Una recensione di Anna Lanfranconi dello spettacolo “La Tecnica della Mummia” debuttato al Teatro Sant’Anna di Torino, il 2 marzo 2024
Sabato 2 marzo, al Teatro Sant’Anna di Torino, c’è stata la prima de “La tecnica della mummia”, vincitore del Premio Scintille 2023 della compagnia pugliese Amaranta Indoors.
Si tratta di una rilettura interessante e per volta eccentrica dell’omonima opera del e drammaturgo inglese della prima metà del ‘900 John Mortimer, che si avvicina, sia per la rappresentazione che per la scelta del testo, al teatro dell’assurdo.
La storia inizia in una cella dove è rinchiuso Fowle, colpevole di aver ucciso la moglie perché “rideva troppo e questo lo distraeva dall’occuparsi dei suoi pappagalli”. A Fowle viene assegnato (o meglio sceglie lui casualmente) il difensore d’ufficio, Morgenhall, avvocato fallito al quale non viene mai assegnata una causa nonostante il suo grande impegno. Morgenhall vede in questo caso la sua svolta, ma subito si presenta come una missione impossibile: Fowle è deciso a dichiararsi colpevole e a passare il resto della sua vita in prigione dove gli è consentito non fare nulla, coronando così il suo sogno d’ozio.

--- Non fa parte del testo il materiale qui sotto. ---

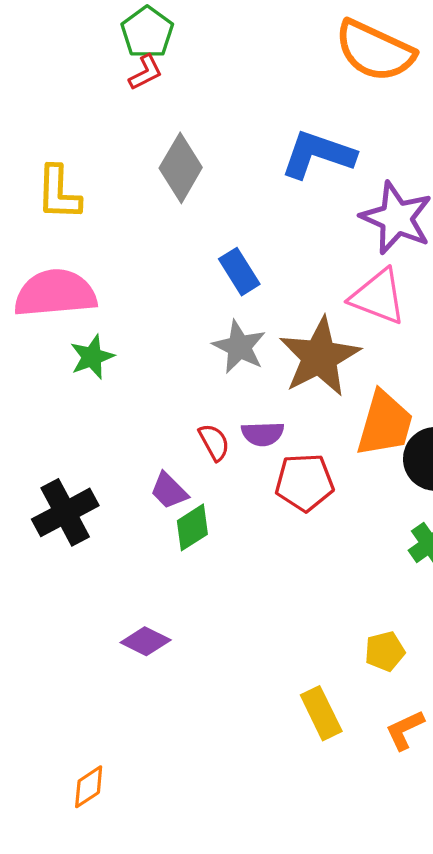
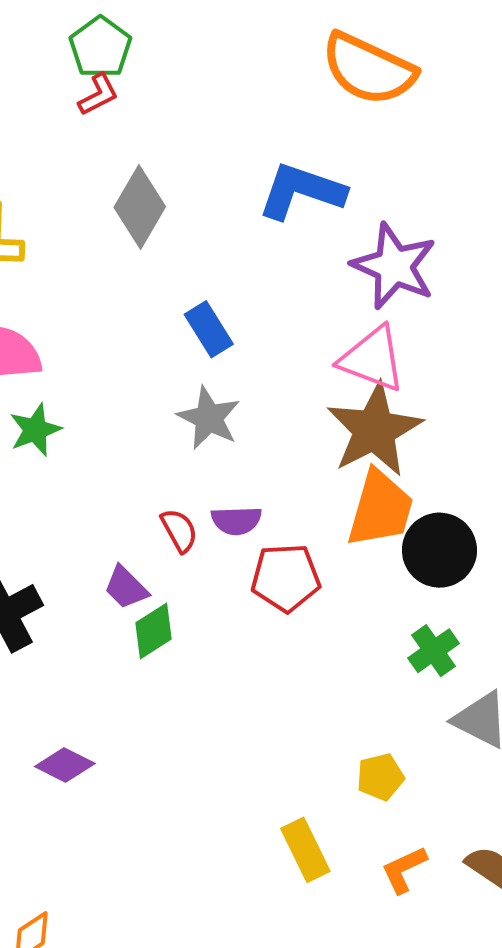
brown star: (320, 357) -> (374, 430), moved
purple diamond: (146, 641) -> (65, 765), moved

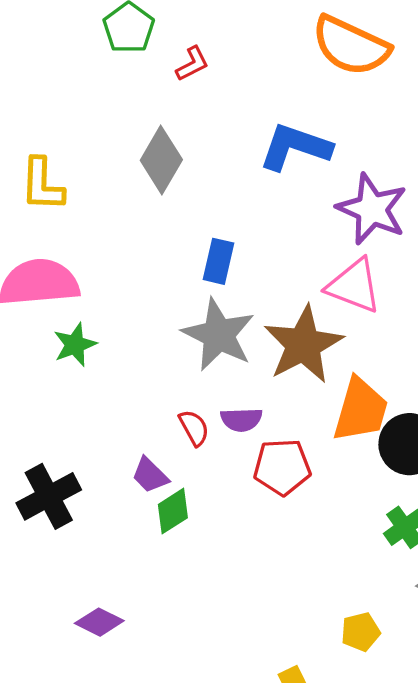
red L-shape: (98, 95) -> (192, 64), moved
blue rectangle: (209, 329) -> (219, 261), turned 45
gray star: (209, 418) -> (219, 335), size x1.4
brown star: (374, 430) -> (303, 345), moved

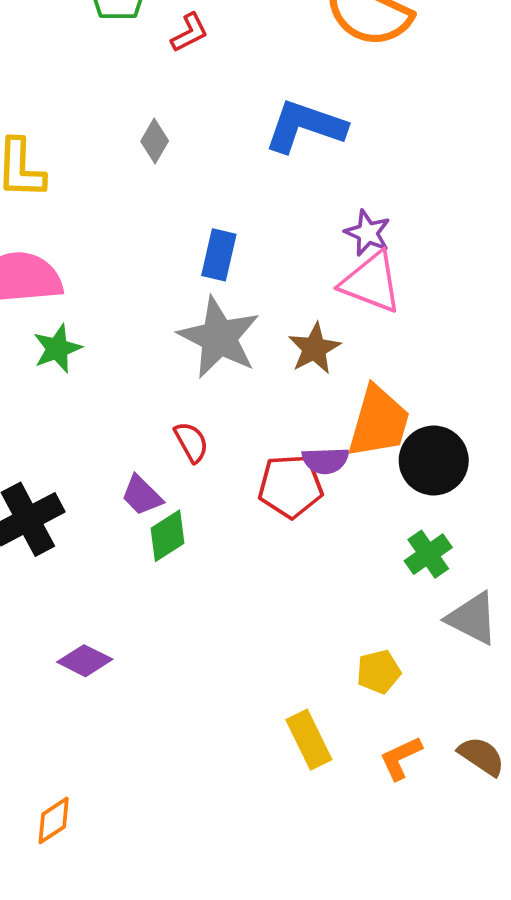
gray diamond: (161, 160) -> (155, 141), size x0.6
purple star: (372, 209) -> (368, 233), moved, size x0.6
brown star: (303, 345) -> (314, 348), size x0.6
purple semicircle: (241, 420) -> (325, 461), moved

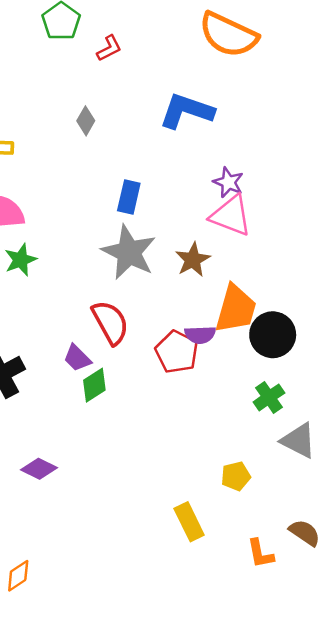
red semicircle: (191, 442) -> (110, 322), size x1.6
red pentagon: (290, 486) -> (177, 352), turned 30
orange L-shape: (401, 758) -> (260, 554), moved, turned -76

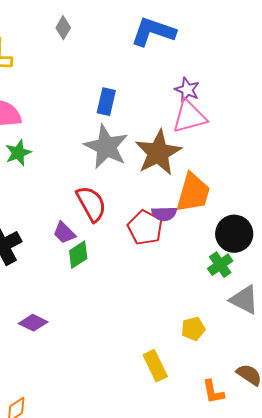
gray diamond: (86, 121) -> (63, 28), moved
pink triangle: (231, 215) -> (189, 117), turned -36
brown star: (193, 260) -> (158, 153), size x1.6
black circle: (273, 335) -> (234, 234), moved

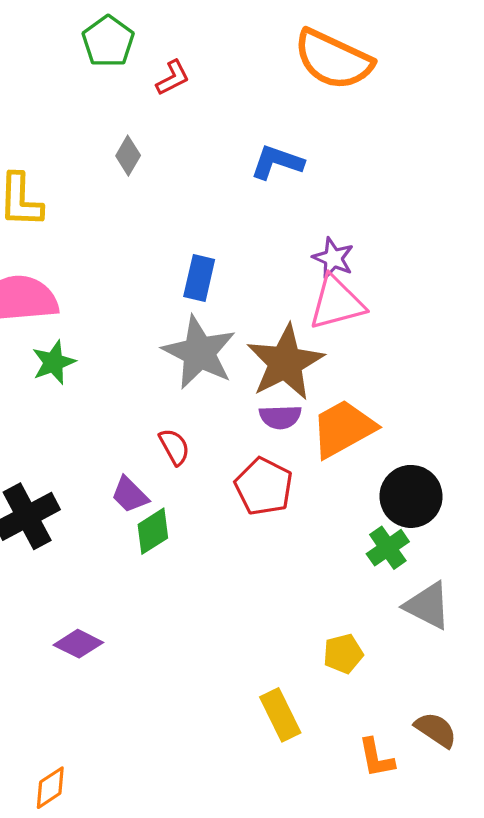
blue L-shape: (153, 32) -> (277, 162), size x0.7
orange trapezoid: (193, 193) -> (343, 429), turned -135
red semicircle: (91, 204) -> (174, 447), size x0.6
purple semicircle: (164, 214) -> (280, 417), moved

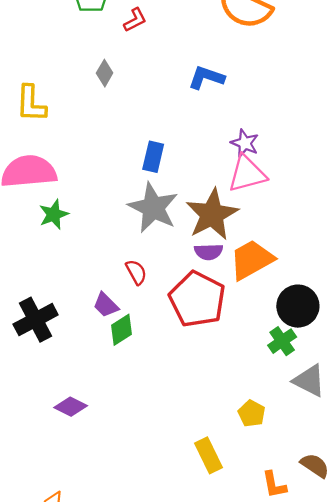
red pentagon: (264, 487) -> (197, 299), size x1.4
yellow pentagon: (343, 654) -> (252, 413), turned -30

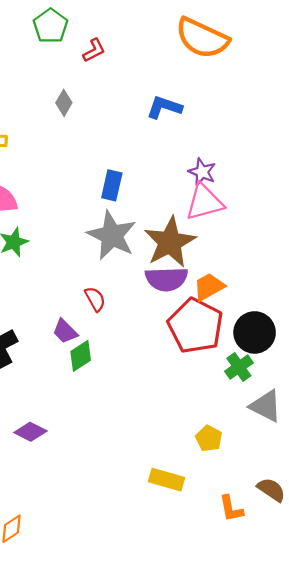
purple semicircle: (209, 252) -> (166, 279), size x1.5
orange trapezoid: (252, 260) -> (209, 287), size x0.7
red pentagon: (197, 299) -> (195, 326), moved
yellow rectangle: (209, 455) -> (166, 480), turned -48

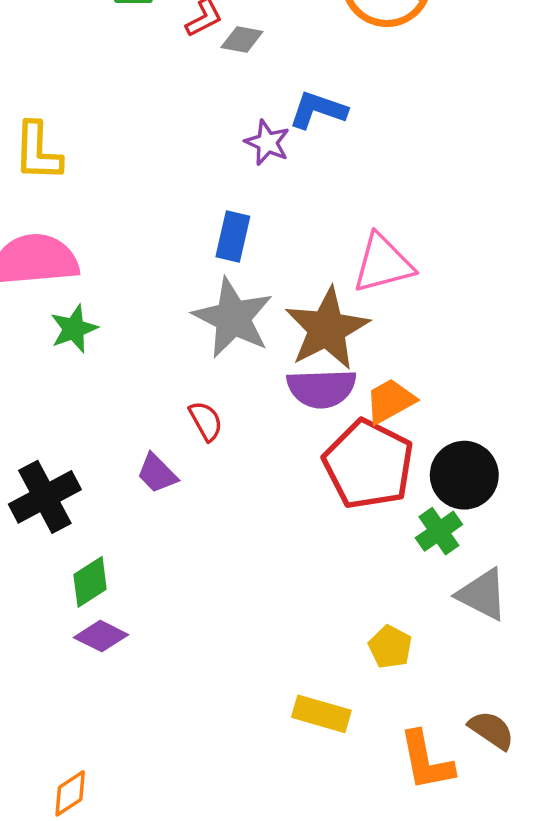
gray diamond: (64, 103) -> (242, 39), moved, turned 70
purple star: (202, 172) -> (267, 143), moved
green diamond: (81, 356) -> (90, 582), moved
orange L-shape: (231, 509) -> (426, 761), size x1.4

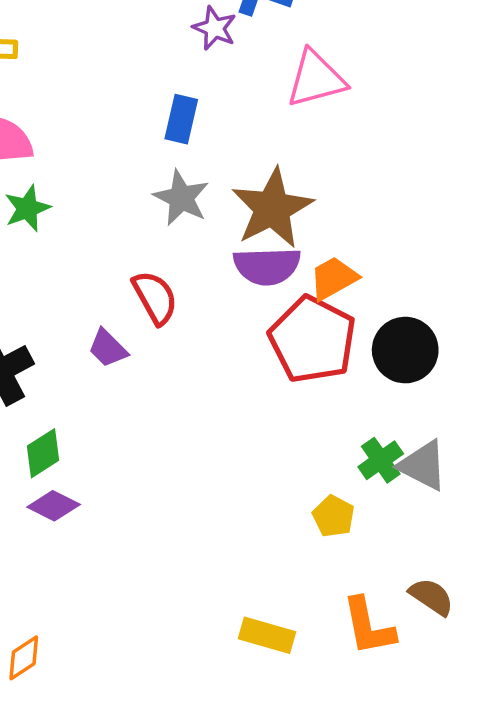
pink triangle: (383, 264) -> (316, 79), moved
gray star: (233, 318) -> (181, 198), size x0.7
red semicircle: (206, 421) -> (155, 298), size x1.4
green cross: (439, 531) -> (381, 460), moved
yellow rectangle: (321, 714) -> (267, 635), moved

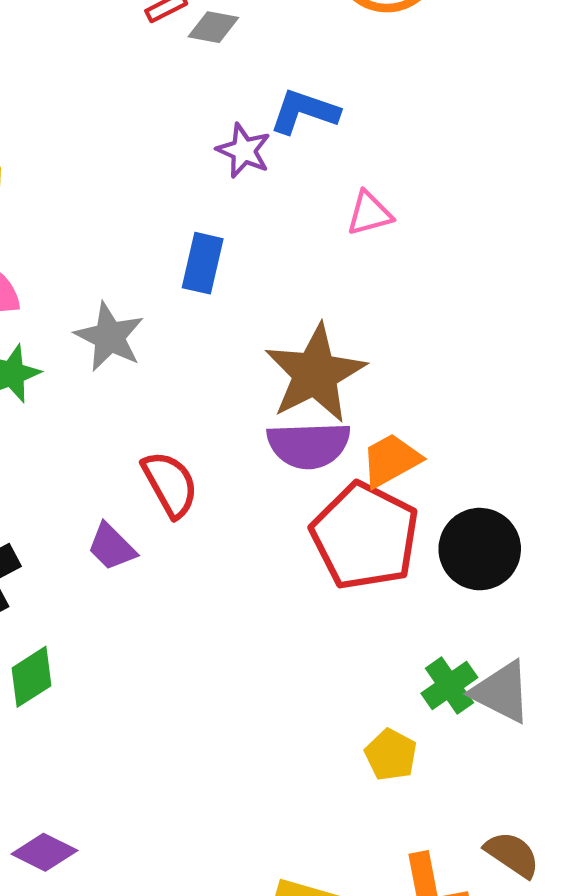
pink triangle: (316, 79) -> (369, 213), size x0.6
gray star: (181, 198) -> (109, 337), moved
purple diamond: (54, 506) -> (44, 852), moved

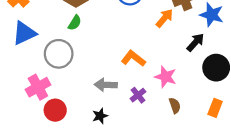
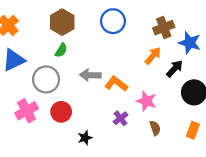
orange arrow: (164, 18) -> (153, 56), moved
gray arrow: (106, 85) -> (90, 75), moved
red circle: (55, 110) -> (61, 112), moved

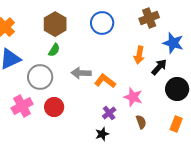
brown cross: (164, 28) -> (149, 18), moved
orange arrow: (153, 56) -> (139, 55), turned 150
black star: (85, 138) -> (102, 134), moved

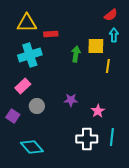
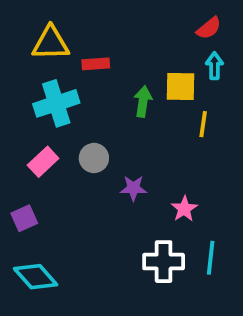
gray circle: (37, 106) -> (94, 158), moved
purple square: (13, 116) -> (24, 218), turned 32
cyan diamond: (32, 147) -> (36, 277), moved

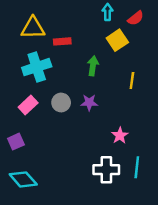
cyan arrow: (214, 66) -> (108, 12), moved
yellow square: (181, 86) -> (117, 40), moved, turned -35
purple star: (133, 188) -> (89, 102), moved

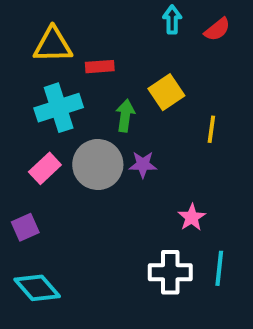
yellow square: (117, 40) -> (166, 92), moved
green arrow: (93, 66) -> (125, 116), moved
gray circle: (61, 102) -> (98, 164), size x1.6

Nonostante questo i due iniziano a lavorare sul caso inscenando il processo attraverso il gioco dell’immaginazione, inventando personaggi, accuse e difese e proprio mentre sono immersi in questo gioco inizia il processo. Qui il velo dell’illusione si alza e viene rivelata la verità: Morgenhall preso dal panico fa scena muta, la cosiddetta “tecnica della mummia”, condannando il suo cliente all’ergastolo, come ci viene rivelato dalla conversazione tra i due condannati dopo il processo il quale non viene effettivamente mostrato. Davanti a questo fallimento l’avvocato cerca di suicidarsi ma viene fermato da Fowle che gli rivela di essere stato scagionato proprio grazie alla sua incapacità, rendendo il processo “invalido”.
Due sono i grandi temi di questa rappresentazione: l’immaginazione e l’ansia. Il primo che si esprime nell’inscenamento del processo: due uomini adulti, che non hanno più speranze per il futuro, ritornano per un momento bambini e si allontanano dalla realtà, dimenticandosene, costruendosene una a loro più consona. Ma l’immaginazione è destinata a fallire, proprio come da bambini si diventa adulti e si perdono i giochi, anche la realtà arriva e distrugge l’illusione in tutta la sua crudeltà.
In questo modo arriviamo al secondo importante tema: l’ansia. Morgenhall che durante la preparazione al processo sembrava così sicuro di sé e così determinato, proprio nel momento in cui deve dare prova di sé stesso dimostra tutta la sua inettitudine. È per questo che non gli assegnano più casi, proprio perché ogni volta si fa prendere dall’ansia e non riesce a parlare. L’attacco di panico è magistralmente rappresentato nello spettacolo per cui il processo, l’ambiente circostante svanisce nel buio e rimane solo Morgenhall, in preda ai suoi pensieri e completamente staccato dalla realtà, che si contorce e si muove tormentato sul palco buio arrivando nel picco dell’attacco ad addirittura avvolgersi il microfono al collo, come un cappio.
Questa dissociazione dalla realtà è un altro punto focale e ponte dei due temi, in quanto sia l’immaginazione che l’attacco di panico lo provocano, ma anche dei due personaggi, perché dove Morgenhall si dissocia con l’ansia, Fowle si dissocia con la mente, tanto che vuole andare in prigione proprio perché lì può passare il tempo a guardare fuori dalla finestra e immaginarsi una foresta.
Lo spettacolo si presenta come generalmente ironico e buffo, specialmente nella prima parte, ma che contiene sotto la superficie delle sottili venature di grottesco e di oscuro che vanno via via a farsi sempre più evidenti.